Problem
Across all the records, filter for lines with the word "ITDs" and copy them.

Dataset entries
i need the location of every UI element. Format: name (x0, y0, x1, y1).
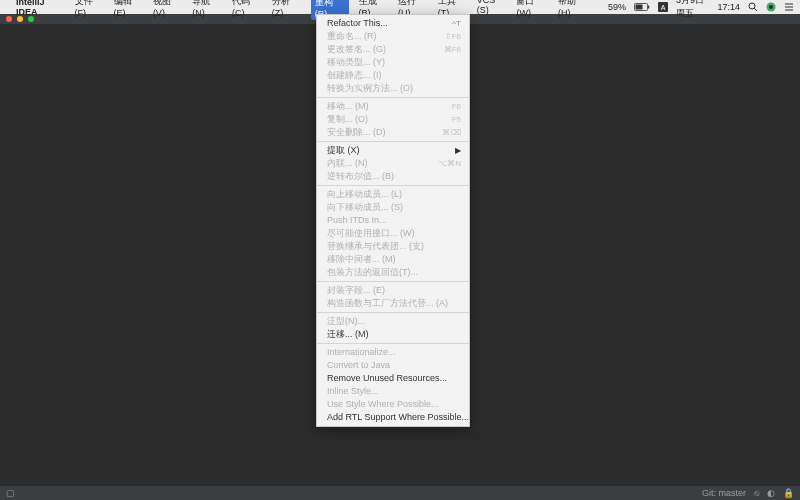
menu-f[interactable]: 文件 (F) (75, 0, 104, 20)
menu-z[interactable]: 分析 (Z) (272, 0, 301, 20)
menu-item: 泛型(N)... (317, 315, 469, 328)
menu-item: 重命名... (R)⇧F6 (317, 30, 469, 43)
mac-menubar: IntelliJ IDEA 文件 (F)编辑 (E)视图 (V)导航 (N)代码… (0, 0, 800, 14)
menu-item[interactable]: Add RTL Support Where Possible... (317, 411, 469, 424)
status-icon-2[interactable]: ◐ (767, 488, 775, 498)
siri-icon[interactable] (766, 2, 776, 12)
menu-item-label: 向下移动成员... (S) (327, 202, 403, 213)
date-text: 3月9日 周五 (676, 0, 710, 20)
menu-item-label: 转换为实例方法... (O) (327, 83, 413, 94)
menu-item[interactable]: Refactor This...^T (317, 17, 469, 30)
menu-item-label: Add RTL Support Where Possible... (327, 412, 469, 423)
menu-item: 内联... (N)⌥⌘N (317, 157, 469, 170)
menu-item-label: 重命名... (R) (327, 31, 377, 42)
menu-n[interactable]: 导航 (N) (192, 0, 222, 20)
battery-percent: 59% (608, 2, 626, 12)
menu-item: 创建静态... (I) (317, 69, 469, 82)
menu-item-label: 安全删除... (D) (327, 127, 386, 138)
menu-separator (317, 185, 469, 186)
menu-item: 包装方法的返回值(T)... (317, 266, 469, 279)
close-window-button[interactable] (6, 16, 12, 22)
menu-item-label: Convert to Java (327, 360, 390, 371)
menu-item-label: 向上移动成员... (L) (327, 189, 402, 200)
menu-item: 复制... (O)F5 (317, 113, 469, 126)
menu-item-shortcut: ⌘⌫ (442, 127, 461, 138)
menu-item-label: 复制... (O) (327, 114, 368, 125)
menu-vcss[interactable]: VCS (S) (477, 0, 507, 20)
spotlight-icon[interactable] (748, 2, 758, 12)
menu-item: 替换继承与代表团... (支) (317, 240, 469, 253)
menu-v[interactable]: 视图 (V) (153, 0, 182, 20)
refactor-menu-dropdown: Refactor This...^T重命名... (R)⇧F6更改签名... (… (316, 14, 470, 427)
app-name[interactable]: IntelliJ IDEA (16, 0, 65, 17)
menu-item-label: 替换继承与代表团... (支) (327, 241, 424, 252)
menu-item: 向上移动成员... (L) (317, 188, 469, 201)
menu-item: 封装字段... (E) (317, 284, 469, 297)
menu-separator (317, 141, 469, 142)
input-source-icon[interactable]: A (658, 2, 668, 12)
menu-item-label: Remove Unused Resources... (327, 373, 447, 384)
menu-item: 向下移动成员... (S) (317, 201, 469, 214)
menu-e[interactable]: 编辑 (E) (114, 0, 143, 20)
menu-item-label: 更改签名... (G) (327, 44, 386, 55)
svg-line-6 (754, 8, 757, 11)
battery-icon (634, 3, 650, 11)
menu-item: 移动... (M)F6 (317, 100, 469, 113)
menu-item-label: 逆转布尔值... (B) (327, 171, 394, 182)
menu-item[interactable]: 迁移... (M) (317, 328, 469, 341)
ide-status-bar: ▢ Git: master ⎋ ◐ 🔒 (0, 486, 800, 500)
menu-item-label: 泛型(N)... (327, 316, 365, 327)
menu-item-shortcut: ⌘F6 (444, 44, 461, 55)
menu-item-label: 移动类型... (Y) (327, 57, 385, 68)
menu-item-label: Push ITDs In... (327, 215, 387, 226)
menu-item: 转换为实例方法... (O) (317, 82, 469, 95)
status-icon-1[interactable]: ⎋ (754, 488, 759, 498)
menu-item: Push ITDs In... (317, 214, 469, 227)
menu-item-label: 构造函数与工厂方法代替... (A) (327, 298, 448, 309)
git-branch-label[interactable]: Git: master (702, 488, 746, 498)
menu-item-shortcut: ^T (452, 18, 461, 29)
menu-item: Convert to Java (317, 359, 469, 372)
menu-item-label: Use Style Where Possible... (327, 399, 439, 410)
menu-item-label: Internationalize... (327, 347, 396, 358)
menu-separator (317, 312, 469, 313)
menu-item-shortcut: ⇧F6 (445, 31, 461, 42)
time-text: 17:14 (717, 2, 740, 12)
menu-item: 更改签名... (G)⌘F6 (317, 43, 469, 56)
menu-item-label: 迁移... (M) (327, 329, 369, 340)
menu-item-shortcut: F5 (452, 114, 461, 125)
svg-point-5 (749, 3, 755, 9)
svg-rect-2 (648, 6, 649, 9)
svg-rect-1 (635, 5, 642, 10)
menu-separator (317, 97, 469, 98)
menu-item[interactable]: 提取 (X)▶ (317, 144, 469, 157)
menu-item: Inline Style... (317, 385, 469, 398)
menu-c[interactable]: 代码 (C) (232, 0, 262, 20)
menu-item: 尽可能使用接口... (W) (317, 227, 469, 240)
menu-item: 构造函数与工厂方法代替... (A) (317, 297, 469, 310)
lock-icon: 🔒 (783, 488, 794, 498)
menu-item-shortcut: ⌥⌘N (438, 158, 461, 169)
notification-center-icon[interactable] (784, 2, 794, 12)
status-left-icon[interactable]: ▢ (6, 488, 15, 498)
menu-item-label: 尽可能使用接口... (W) (327, 228, 415, 239)
menu-item-label: Inline Style... (327, 386, 379, 397)
menu-separator (317, 343, 469, 344)
menu-item: 安全删除... (D)⌘⌫ (317, 126, 469, 139)
menu-h[interactable]: 帮助 (H) (558, 0, 588, 20)
menu-item-label: 移动... (M) (327, 101, 369, 112)
menu-item-label: 封装字段... (E) (327, 285, 385, 296)
menu-item-label: 内联... (N) (327, 158, 368, 169)
menu-item[interactable]: Remove Unused Resources... (317, 372, 469, 385)
menu-item: 逆转布尔值... (B) (317, 170, 469, 183)
menu-item-label: Refactor This... (327, 18, 388, 29)
menu-item: Use Style Where Possible... (317, 398, 469, 411)
menu-w[interactable]: 窗口 (W) (516, 0, 548, 20)
menu-item: 移除中间者... (M) (317, 253, 469, 266)
mac-status-area: 59% A 3月9日 周五 17:14 (608, 0, 794, 20)
menu-item: Internationalize... (317, 346, 469, 359)
submenu-arrow-icon: ▶ (455, 145, 461, 156)
menu-item-label: 创建静态... (I) (327, 70, 382, 81)
menu-item-label: 移除中间者... (M) (327, 254, 396, 265)
menu-item: 移动类型... (Y) (317, 56, 469, 69)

Response area
menu-item-label: Push ITDs In... (327, 215, 387, 226)
menu-item: Push ITDs In... (317, 214, 469, 227)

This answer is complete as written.